- [GIVEN DATA]
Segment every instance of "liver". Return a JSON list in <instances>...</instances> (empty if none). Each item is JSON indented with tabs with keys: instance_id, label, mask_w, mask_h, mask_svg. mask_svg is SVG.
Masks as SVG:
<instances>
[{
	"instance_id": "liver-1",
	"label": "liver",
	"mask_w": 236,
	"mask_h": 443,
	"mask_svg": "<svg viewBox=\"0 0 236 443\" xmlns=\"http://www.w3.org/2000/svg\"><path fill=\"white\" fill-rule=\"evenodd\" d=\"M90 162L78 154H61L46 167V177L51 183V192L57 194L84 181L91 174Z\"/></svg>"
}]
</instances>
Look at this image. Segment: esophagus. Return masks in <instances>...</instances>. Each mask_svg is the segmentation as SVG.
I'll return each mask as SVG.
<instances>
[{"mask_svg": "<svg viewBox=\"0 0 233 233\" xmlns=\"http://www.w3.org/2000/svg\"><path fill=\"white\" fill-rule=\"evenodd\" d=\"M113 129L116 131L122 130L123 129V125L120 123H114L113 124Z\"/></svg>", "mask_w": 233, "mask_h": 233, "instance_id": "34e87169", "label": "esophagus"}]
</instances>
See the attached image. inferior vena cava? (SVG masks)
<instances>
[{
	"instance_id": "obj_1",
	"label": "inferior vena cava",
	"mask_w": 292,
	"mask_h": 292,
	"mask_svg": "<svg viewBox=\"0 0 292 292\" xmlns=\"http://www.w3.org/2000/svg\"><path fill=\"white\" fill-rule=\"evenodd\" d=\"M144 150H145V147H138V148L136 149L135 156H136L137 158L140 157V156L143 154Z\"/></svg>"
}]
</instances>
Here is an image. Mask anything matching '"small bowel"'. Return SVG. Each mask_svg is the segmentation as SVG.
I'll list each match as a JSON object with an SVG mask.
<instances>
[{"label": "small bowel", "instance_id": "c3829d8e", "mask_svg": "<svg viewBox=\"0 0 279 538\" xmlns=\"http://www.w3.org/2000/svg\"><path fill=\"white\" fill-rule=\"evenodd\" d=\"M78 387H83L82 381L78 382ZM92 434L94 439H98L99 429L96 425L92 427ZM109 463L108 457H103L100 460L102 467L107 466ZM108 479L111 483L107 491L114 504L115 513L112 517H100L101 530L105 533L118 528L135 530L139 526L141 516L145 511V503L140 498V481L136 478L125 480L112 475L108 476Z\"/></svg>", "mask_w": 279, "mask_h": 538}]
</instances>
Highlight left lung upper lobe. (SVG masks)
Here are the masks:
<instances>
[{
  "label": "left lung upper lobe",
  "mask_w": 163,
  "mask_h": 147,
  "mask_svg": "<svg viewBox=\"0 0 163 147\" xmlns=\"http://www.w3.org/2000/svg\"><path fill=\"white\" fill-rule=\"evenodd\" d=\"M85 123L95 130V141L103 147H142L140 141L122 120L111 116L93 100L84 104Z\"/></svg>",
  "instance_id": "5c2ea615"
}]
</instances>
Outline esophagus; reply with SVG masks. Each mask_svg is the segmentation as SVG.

- [THE PROBLEM] The line containing "Here is an image." and every line after it, through the last one above, should be written out word for word.

- [EXPECTED OUTPUT]
Here is an image. Mask anything matching '"small bowel"'. Return SVG. Each mask_svg is the segmentation as SVG.
I'll list each match as a JSON object with an SVG mask.
<instances>
[{"label": "small bowel", "instance_id": "c3829d8e", "mask_svg": "<svg viewBox=\"0 0 279 538\" xmlns=\"http://www.w3.org/2000/svg\"><path fill=\"white\" fill-rule=\"evenodd\" d=\"M78 387H83L82 381L78 382ZM92 434L94 439H98L99 429L96 425L92 427ZM109 463L108 457H103L100 460L102 467L107 466ZM108 479L111 483L107 491L114 504L115 513L112 517H100L101 530L105 533L118 528L135 530L139 526L141 516L145 511V503L140 498V481L136 478L125 480L112 475L108 476Z\"/></svg>", "mask_w": 279, "mask_h": 538}]
</instances>
Highlight left lung upper lobe. (SVG masks)
Here are the masks:
<instances>
[{
  "label": "left lung upper lobe",
  "mask_w": 163,
  "mask_h": 147,
  "mask_svg": "<svg viewBox=\"0 0 163 147\" xmlns=\"http://www.w3.org/2000/svg\"><path fill=\"white\" fill-rule=\"evenodd\" d=\"M85 123L95 130V141L103 147H142L140 141L122 120L111 116L93 100L84 104Z\"/></svg>",
  "instance_id": "5c2ea615"
}]
</instances>
Outline esophagus; reply with SVG masks. Each mask_svg is the segmentation as SVG.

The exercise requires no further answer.